Six times since then I have tracked him down and shared those instances. They are sweeter than the random mind-matings that were necessary with Mallory. At my cottage near Aberdeen, one can stand alone on the sea cliffs and watch the submarine glide in toward its port. They pride themselves on their keys and codes and fail-safe procedures, but I know now what my captain has known for so long: It would be very, very easy. His nightmares are my manuals.
But if I am to do it, it should be done soon. Neither the captain nor his ship are growing younger. Nor am I. Both of them soon may be too old to function. So may I.
These fears of Nina and plans for such a huge Feeding do not come to me every day. But they come more often now.
On some days I rise to the sound of singing as girls from the village cycle by our place on their way to the dairy.
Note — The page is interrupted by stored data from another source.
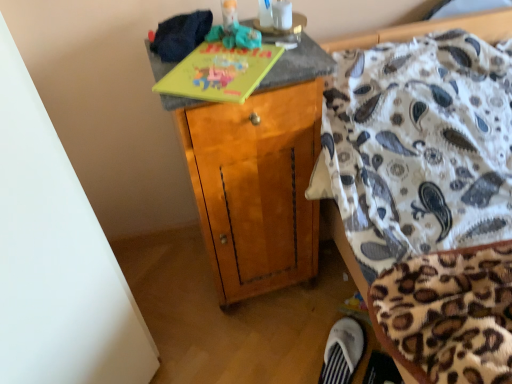 Question: From the image's perspective, does yellow matte book at upper center appear lower than wooden cabinet at center?

Choices:
 (A) yes
 (B) no

Answer: (B)

Question: Is yellow matte book at upper center taller than wooden cabinet at center?

Choices:
 (A) yes
 (B) no

Answer: (B)

Question: Is yellow matte book at upper center positioned beyond the bounds of wooden cabinet at center?

Choices:
 (A) no
 (B) yes

Answer: (A)

Question: Can you confirm if yellow matte book at upper center is thinner than wooden cabinet at center?

Choices:
 (A) no
 (B) yes

Answer: (B)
On those days the sun is marvelously warm as it shines on the small white flowers growing between the tumbled stones of the abbey, and I am content simply to be there and to share the sunlight and silence with them.
But on other days— cold dark days such as this when the clouds move in from the north— I remember the silent shape of a submarine moving through the dark waters of the bay, and I wonder whether my self-imposed abstinence has been for nothing. On days like this I wonder if such a gigantic, final Feeding might not make me younger after all. As Willi used to say when proposing some mischievous little prank of his:
What do I have to lose
?
It is supposed to be warmer tomorrow. I may be happier then. But I am chilled and somewhat melancholy today. I am all alone with no one to play with.
Winter is coming. And I am very, very hungry.